> [Task]: Lines in the data below that contain the word "Science" are to be copied.

━━━━━ Data extracts ━━━━━

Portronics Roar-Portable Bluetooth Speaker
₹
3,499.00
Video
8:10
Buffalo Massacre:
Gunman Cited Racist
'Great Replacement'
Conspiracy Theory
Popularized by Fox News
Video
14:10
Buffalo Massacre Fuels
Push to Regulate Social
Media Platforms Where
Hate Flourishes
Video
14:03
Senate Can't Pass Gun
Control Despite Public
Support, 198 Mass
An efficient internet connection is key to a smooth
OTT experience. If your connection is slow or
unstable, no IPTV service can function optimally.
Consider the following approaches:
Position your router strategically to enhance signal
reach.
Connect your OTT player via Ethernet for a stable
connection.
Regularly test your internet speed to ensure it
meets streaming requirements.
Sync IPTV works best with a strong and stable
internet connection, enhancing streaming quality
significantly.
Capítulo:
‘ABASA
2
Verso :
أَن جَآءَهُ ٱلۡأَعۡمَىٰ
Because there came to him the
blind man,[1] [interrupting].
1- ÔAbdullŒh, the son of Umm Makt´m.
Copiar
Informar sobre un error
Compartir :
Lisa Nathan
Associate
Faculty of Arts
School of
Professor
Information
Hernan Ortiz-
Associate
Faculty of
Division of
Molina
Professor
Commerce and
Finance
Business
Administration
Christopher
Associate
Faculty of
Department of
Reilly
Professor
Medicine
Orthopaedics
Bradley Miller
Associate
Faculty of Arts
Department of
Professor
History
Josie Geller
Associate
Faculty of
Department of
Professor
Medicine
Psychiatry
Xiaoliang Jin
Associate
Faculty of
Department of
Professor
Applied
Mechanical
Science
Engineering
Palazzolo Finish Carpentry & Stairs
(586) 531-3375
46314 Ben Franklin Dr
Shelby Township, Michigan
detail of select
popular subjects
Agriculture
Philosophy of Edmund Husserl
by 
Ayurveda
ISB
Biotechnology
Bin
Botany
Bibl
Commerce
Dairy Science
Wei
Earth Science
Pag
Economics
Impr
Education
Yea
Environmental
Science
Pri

━━━━━

> [Result of this exercise]:
Science
Dairy Science
Earth Science
Science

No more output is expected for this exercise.